Article 1P59J Working for Women’s Economic Empowerment with the United Nations High Level Panel

Working for Women’s Economic Empowerment with the United Nations High Level Panel

by
Mitchell Baker
from The Mozilla Blog on (#1P59J)
Indonesia-2015-by-Lau-Rey.jpg

Mozilla Foundation Webmaker Program, Indonesia (photo credit: Laura de Reynal)

It is critical to ensure that women are active participants in digital life. Without this we won't reach full economic empowerment. An explicit focus on women and digital life is necessary for economic empowerment because the statistics are striking: over 1.7 billion women in low- and middle-income countries do not own mobile phones. Women in South Asia are 38 percent less likely to own a phone than men; in Africa, they are 50 percent less likely to use the internet.

This is the perspective and focus I bring to the UN High Level Panel for Women's Economic Empowerment, an initiative of the United Nations that aims at unlocking the power of women to work and achieve their financial independence. You can read here about my participation to the Panel.

I joined fellow Panel members in Costa Rica a few weeks ago for a meeting hosted by Costa Rica President, Luis Guillermo Solis. Many thanks to President Solis for leading the meeting with both commitment and authenticity!

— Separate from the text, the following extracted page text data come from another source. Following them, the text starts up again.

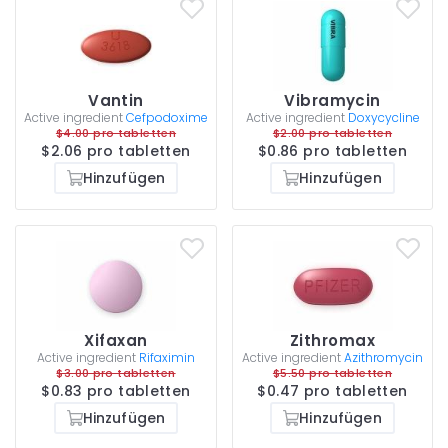
Vantin
Vibramycin
Active ingredient
Cefpodoxime
Active ingredient
Doxycycline
$4.00 pro tabletten
$2.00 pro tabletten
$2.06 pro tabletten
$0.86 pro tabletten
Hinzufügen
Hinzufügen
Xifaxan
Zithromax
Active ingredient
Rifaximin
Active ingredient
Azithromycin
$3.00 pro tabletten
$5.50 pro tabletten
$0.83 pro tabletten
$0.47 pro tabletten
Hinzufügen
Hinzufügen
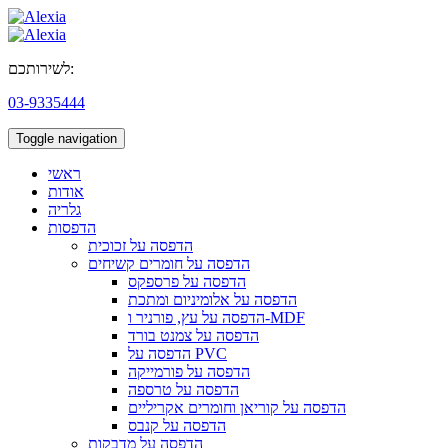
לשירותכם:
03-9335444
Toggle navigation
ראשי
אודות
גלריה
הדפסות
הדפסה על זכוכית
הדפסה על חומרים קשיחים
הדפסה על פרספקס
הדפסה על אלומיניום ומתכת
הדפסה על עץ, פורניר ו-MDF
הדפסה על צמנט בורד
הדפסה על PVC
הדפסה על פורמייקה
הדפסה על טרספה
הדפסה על קוריאן וחומרים אקריליים
הדפסה על קנבס
הדפסה על מדבקות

Here he shows his prowess with selfie-taking:

UN-HLP-Women-Empowerment-Costa-Rica-July

Members of the High Level Panel - From Left to Right: Tina Fordham, Citi Research; Laura Tyson, UC Berkeley; Alejandra Mora, Government of Costa Rica; Ahmadou Ba, AllAfrica Global Media; Renana Jhabvala, WIEGO; Elizabeth Vazquez, WeConnect; Jeni Klugman, Harvard Business School; Mitchell Baker, Mozilla; Gwen Hines, DFID-UK; Phumzile Mlambo, UN Women; Josi(C) Manuel Salazar Xirinachs, International Labour Organization; Simona Scarpaleggia, Ikea; Winnie Byanyima, Oxfam; Fiza Farhan, Buksh Foundation; Karen Grown, World Bank; Margo Thomas, HLP Secretariat.
(photo credit: Luis Guillermo Solis, President, Costa Rica)

The meeting was an opportunity for all to learn about actions the Panel members have initiated, are piloting or are already scaling.

We also provided feedback and guidelines on the first draft of the HLP report that is due later this year. The report will describe actions towards women's economic empowerment that have shown positive results. The goal of the report is to tell these stories to others interested in fostering women's empowerment and enable them to adopt these successful practices. An initial version of the report will be released in September, with the final report in 2017.

As Phumzile Mlambo-Ngcuka, the Executive Director of UN Women often says, the best report will be one that points to projects that are known to work. One such example is a set of new initiatives, interventions and commitments to be undertaken in the Punjab, announced by the Panel Member Fiza Farhan and her Deputy Mahwish Javaid, from Pakistan.

Mozilla, too, is engaged in a set of new initiatives. We've been tuning our Mozilla Clubs program, which are on-going events to teach Web Literacy, to be interesting and more accessible to women and girls. We've entered into a partnership with UN Women to deepen this work and the pilots are underway. If you'd like to participate, consider applying your organizational, educational, or web skills to start a Mozilla Club for women and girls in your area. Here are examples of existing clubs for women in Nairobi and Cape Town.

Digital inclusion, a cross-cutting, overarching theme of the HLP report, is also a crucial topic for Mozilla. This is where Anar Simpson, my official Deputy for the Panel, focuses her work. We are liaising with companies in Silicon Valley who are working in the fields of connectivity and distribution of access to explore if, when and how their projects can empower women economically. We're looking to gather everything they have learned about what has been effective. In addition to this information gathering task, Mozilla is working with the Panel to advocate and publicize the efforts of the report.

I joined the Panel because I see it as a valuable mechanism for driving both visibility and action on this topic. Women's economic empowerment combines social justice, economic growth benefits and the chance for more stability in a fragile world. I look forward to meeting with the UN Panel again in September and reporting back on practical and research-driven initiatives.